Content starts

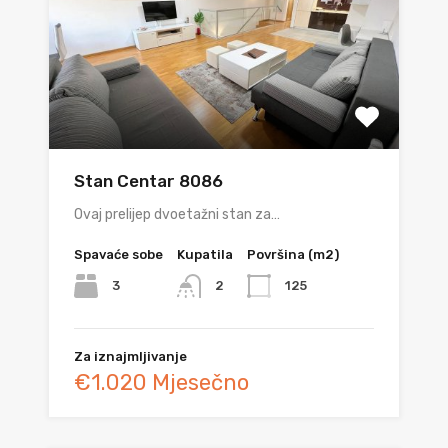
Stan Centar 8086
Ovaj prelijep dvoetažni stan za…
Spavaće sobe
Kupatila
Površina (m2)
3
125
2
Za iznajmljivanje
€1.020 Mjesečno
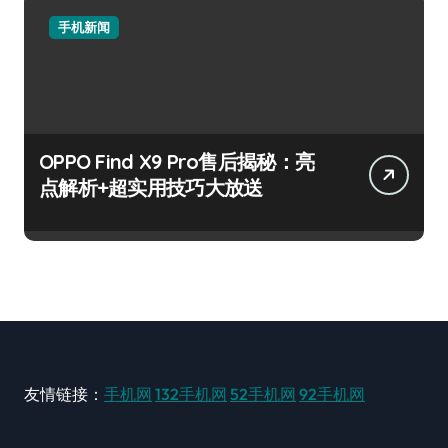
手机新闻
OPPO Find X9 Pro售后揭秘：亮
点解析+超实用技巧大放送
友情链接：
手机网
132手机网
52手机网
92手机网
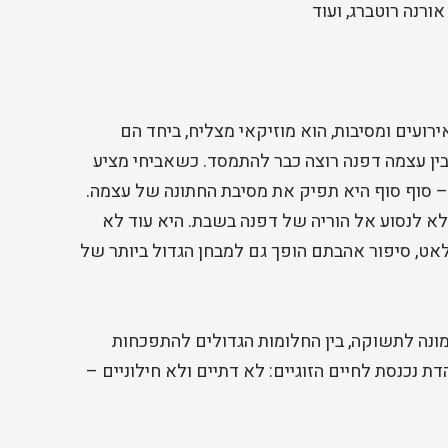
ורנה רוטברג, ועוד
ירועים ומסיבות, הוא מוזיקאי מצליח, ביחד הם
בין עצמה דפנה רוצה כבר להתמסד. כשאביחי מציע
– סוף סוף היא תפיק את מסיבת החתונה של עצמה.
א לנסוע אל הוריה של דפנה בשבת. היא עוד לא
אט, סיפור אהבתם הופך גם למבחן הגדול ביותר של
מונה לתשוקה, בין החלומות הגדולים להתפכחות
נכנסת לחיים הזוגיים: לא דתיים ולא חילוניים –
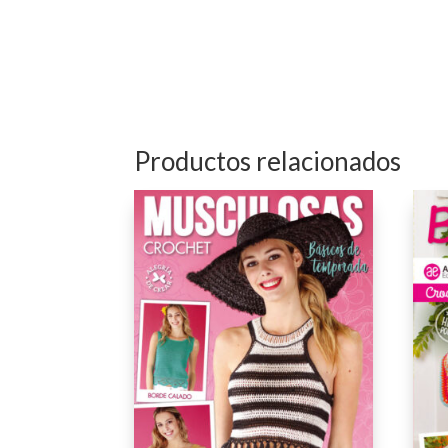
Productos relacionados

Content ends

(ASSIGNED TASK): Skipping the pictures, output the entries exactly as they appear above.

(YOUR RESPONSE):
Stan Centar 8086
Ovaj prelijep dvoetažni stan za…
Spavaće sobe
Kupatila
Površina (m2)
3
125
2
Za iznajmljivanje
€1.020 Mjesečno
手机新闻
OPPO Find X9 Pro售后揭秘：亮
点解析+超实用技巧大放送
友情链接：
手机网
132手机网
52手机网
92手机网
ורנה רוטברג, ועוד
ירועים ומסיבות, הוא מוזיקאי מצליח, ביחד הם
בין עצמה דפנה רוצה כבר להתמסד. כשאביחי מציע
– סוף סוף היא תפיק את מסיבת החתונה של עצמה.
א לנסוע אל הוריה של דפנה בשבת. היא עוד לא
אט, סיפור אהבתם הופך גם למבחן הגדול ביותר של
מונה לתשוקה, בין החלומות הגדולים להתפכחות
נכנסת לחיים הזוגיים: לא דתיים ולא חילוניים –
Productos relacionados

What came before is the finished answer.